Catching up to Amended Rules in Eastern District

For many, November and December 2017 were a blur. In case you missed the Eastern District of Texas’ amended rules, we highlight a few below. The amended rules can be read in full here.

Local Rule CV-4 Complaint, Summons, and Return now calls for the use of the event Notice of Filing of Patent/Trademark Form (AO 120) or Notice of Filing of Copyright Form (AO 121). The intention of this change was to reduce “filing deficiencies” instead of docketing it as a separate event.

Local Rule CV-5 Service and Filing of Pleadings and Other Documents no longer requires the return of the completed summons or waiver of service in a civil case. The comments indicate that this change was made to not only to reduce the number of calls the clerk’s office receives from attorneys who want to electronically file their returns of summons, but also to make the filing of completed summons easier for attorneys.

Local Rule CV-5 Service and Filing of Pleadings and Other Documents addresses sealed documents.

“Except as otherwise provided by Local Rule CR-49, a party filing a document under seal must publicly file a version of that document with the confidential information redacted within two days, unless the entire document is confidential information.”

Per the court’s comments, because the Eastern district hasn’t required the filing of a public but redacted version of any sealed pleading, brief or motion, the docket sheets often contained mostly sealed documents, which obscured from public view.

We jump to Local Rule CV-7 Pleadings Allowed; Form of Motions and Other Documents and the time to file a response.

“A party opposing a motion has fourteen days (twenty-one days for summary judgment motions) from the date the motion was served in which to file a response and any supporting documents, after which the  court will consider the submitted motion for decision.”

Per the comments, this change was made in response to the elimination of the three-day rule of FRCP 6(d) and attorneys’ feedback that response times for summary judgment motions was too short at 14 days.

Local Rule CV-83 Rules by District Courts; Judge’s Directives was amended to make the rules compliant with the Alternative Dispute Resolution Act.

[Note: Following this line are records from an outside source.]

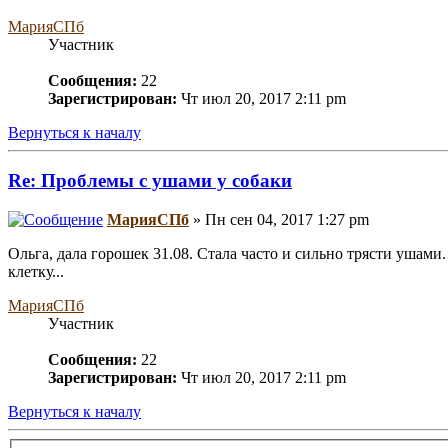
МарияСПб
Участник
Сообщения:
22
Зарегистрирован:
Чт июл 20, 2017 2:11 pm
Вернуться к началу
Re: Проблемы с ушами у собаки
МарияСПб
» Пн сен 04, 2017 1:27 pm
Ольга, дала горошек 31.08. Стала часто и сильно трясти ушами
клетку...
МарияСПб
Участник
Сообщения:
22
Зарегистрирован:
Чт июл 20, 2017 2:11 pm
Вернуться к началу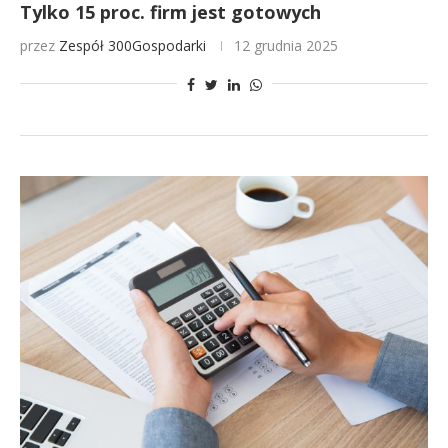
Tylko 15 proc. firm jest gotowych
przez
Zespół 300Gospodarki
12 grudnia 2025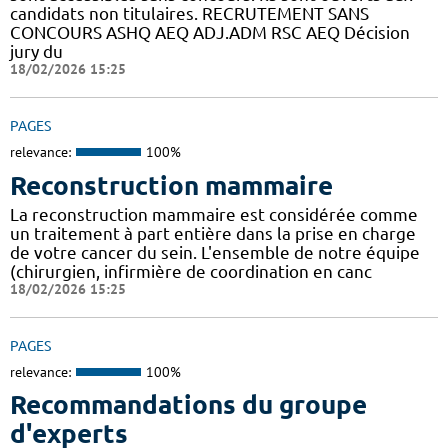
candidats non titulaires. RECRUTEMENT SANS
CONCOURS ASHQ AEQ ADJ.ADM RSC AEQ Décision
jury du
18/02/2026 15:25
PAGES
relevance:
100%
Reconstruction mammaire
La reconstruction mammaire est considérée comme
un traitement à part entière dans la prise en charge
de votre cancer du sein. L'ensemble de notre équipe
(chirurgien, infirmière de coordination en canc
18/02/2026 15:25
PAGES
relevance:
100%
Recommandations du groupe
d'experts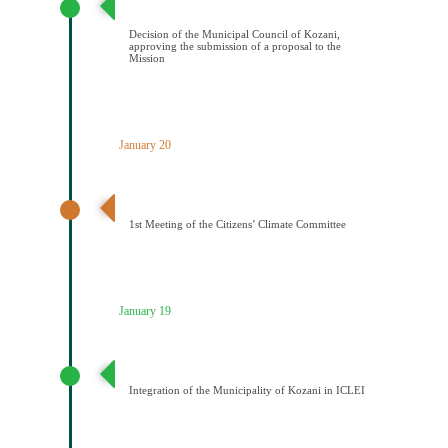
υποβολής πρότασης στην Αποστολή
Decision of the Municipal Council of Kozani,
approving the submission of a proposal to the
Mission
January 20
1η Συνεδρίαση Κλιματικής Επιτροπής Πολιτών
1st Meeting of the Citizens’ Climate Committee
January 19
Ένταξη του Δήμου Κοζάνης στο ICLEI
Integration of the Municipality of Kozani in ICLEI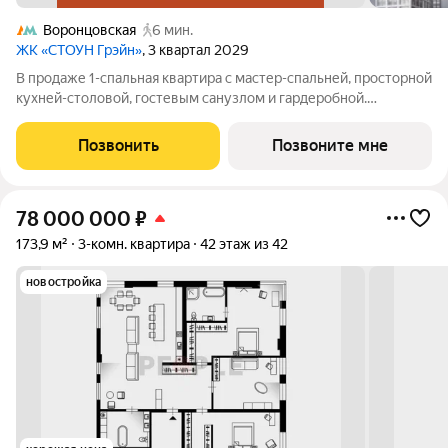
Воронцовская
6 мин.
ЖК «СТОУН Грэйн»
, 3 квартал 2029
В продаже 1-спальная квартира с мастер-спальней, просторной
кухней-столовой, гостевым санузлом и гардеробной.
Дополнительные преимущества - панорамные окна,
выходящие на солнечную сторону. Квартира с 1 спальней
Позвонить
Позвоните мне
идеально подойдет для семейной пары или
78 000 000
₽
173,9 м²
3-комн. квартира
42 этаж из 42
новостройка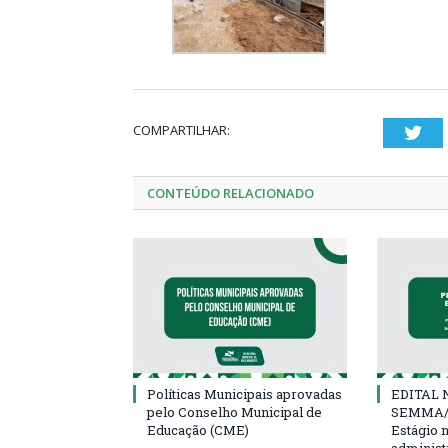
COMPARTILHAR:
Twi
CONTEÚDO RELACIONADO
Políticas Municipais aprovadas
EDITAL N
pelo Conselho Municipal de
SEMMA/
Educação (CME)
Estágio 
administ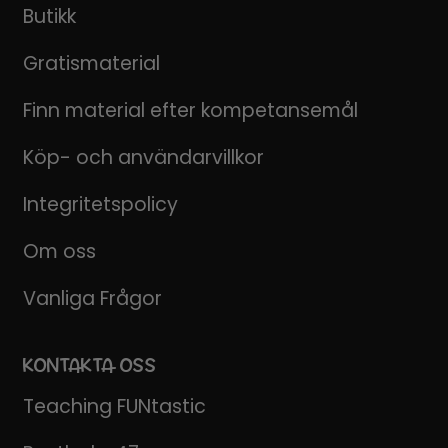
Butikk
Gratismaterial
Finn material efter kompetansemål
Köp- och användarvillkor
Integritetspolicy
Om oss
Vanliga Frågor
KONTAKTA OSS
Teaching FUNtastic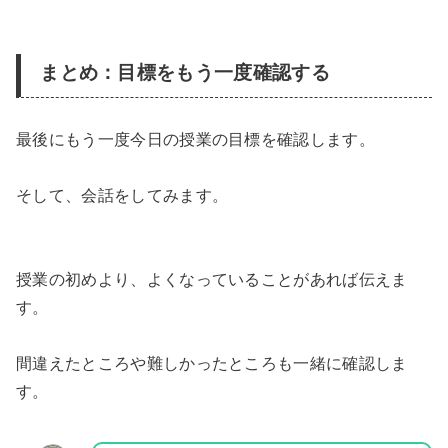
まとめ：目標をもう一度確認する
最後にもう一度今日の授業の目標を確認します。
そして、会話をしてみます。
授業の初めより、よくなっていることがあれば伝えま
す。
間違えたところや難しかったところも一緒に確認しま
す。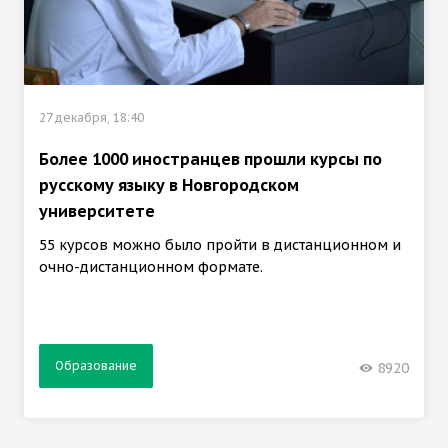
27 декабря, 18:40
Более 1000 иностранцев прошли курсы по
русскому языку в Новгородском
университете
55 курсов можно было пройти в дистанционном и
очно-дистанционном формате.
Образование
8920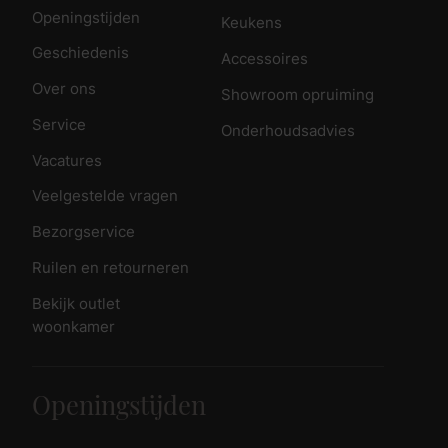
Openingstijden
Keukens
Geschiedenis
Accessoires
Over ons
Showroom opruiming
Service
Onderhoudsadvies
Vacatures
Veelgestelde vragen
Bezorgservice
Ruilen en retourneren
Bekijk outlet
woonkamer
Openingstijden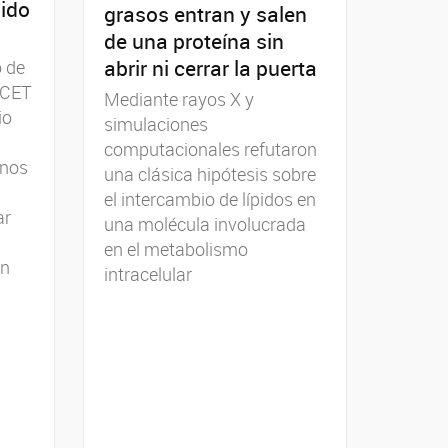
ido
grasos entran y salen
de una proteína sin
abrir ni cerrar la puerta
o de
ICET
Mediante rayos X y
io
simulaciones
computacionales refutaron
enos
una clásica hipótesis sobre
el intercambio de lípidos en
ar
una molécula involucrada
en el metabolismo
ón
intracelular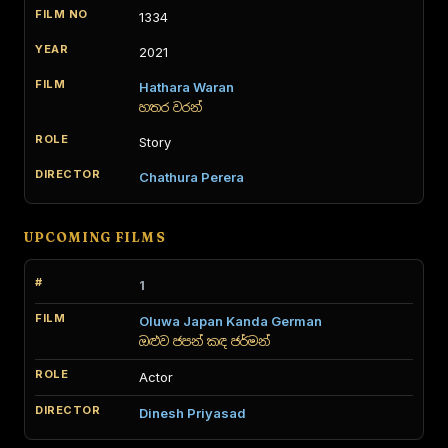
1334
2021
Hathara Waran
හතර වරන්
Story
Chathura Perera
UPCOMING FILMS
1
Oluwa Japan Kanda German
ඔළුව ජපන් කඳ ජර්මන්
Actor
Dinesh Priyasad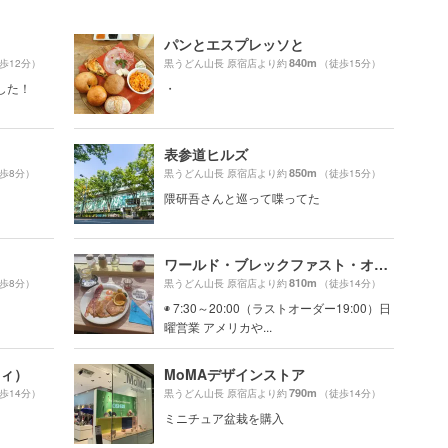
パンとエスプレッソと
840m
歩12分）
黒うどん山長 原宿店より約
（徒歩15分）
した！
・
表参道ヒルズ
850m
歩8分）
黒うどん山長 原宿店より約
（徒歩15分）
隈研吾さんと巡って喋ってた
ワールド・ブレックファスト・オールデイ（WORLD BREAKFAST ALLDAY）
810m
歩8分）
黒うどん山長 原宿店より約
（徒歩14分）
◉ 7:30～20:00（ラストオーダー19:00）日
曜営業 アメリカや...
ティ）
MoMAデザインストア
790m
歩14分）
黒うどん山長 原宿店より約
（徒歩14分）
ミニチュア盆栽を購入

In short:

“Litigants in all civil actions shall consider the use of an alternative dispute resolution process at an appropriate stage in the litigation. This consideration shall include, but is not limited to, mediation …”

A final amendment addresses the matter of attorney discipline, in particular, disciplinary action initiated in other courts.  Per the comments:

“The automatic disbarment component of the rule is amended to ensure consistency with the requirement that an attorney be afforded due process before suspension or disbarment.”

We’ll stay in the Eastern District a bit longer to for a refresh on the important venue case of TC Heartland, which will surely have an impact in 2018.

Last October, we posted a blog about a federal appeals court disagreeing with an Eastern District judge’s decision to rule against the defendant’s request for a change of venue, which he based on a single salesman working out of his home within the district on behalf of the Seattle-based company.

The appeals court referred to the Supreme Court’s residency requirement in its TC Heartland decision.

In December, University of Houston law professor Paul M. Janicke mulled over the predictions he made in early 2017 regarding TC Heartland.

When considering the future most popular venues for filing new patent cases post-TC Heartland, he omitted the Eastern district. To his surprise after reviewing June 1-December 1, 2017 stats, the Texas venue was not only in the top five, but second only to Delaware. Says Professor Janicke:

“I thought there were too few regular places of tech business in that district to support the now-tight venue requirements. It turns out in the six months since the Heartland decision Eastern Texas has been quite an active choice …”

He goes on to state that the legal issues around patent venue are far from completely resolved.

“We are living in an age when many large entities are converting from the corporate business form to LLC, largely for tax reasons. What is the proper venue for a patent suit against an LLC? Oddly, Heartland did not address that question.”

For the future, the professor does predict that there will be a reduction in patent suit filings across all venues.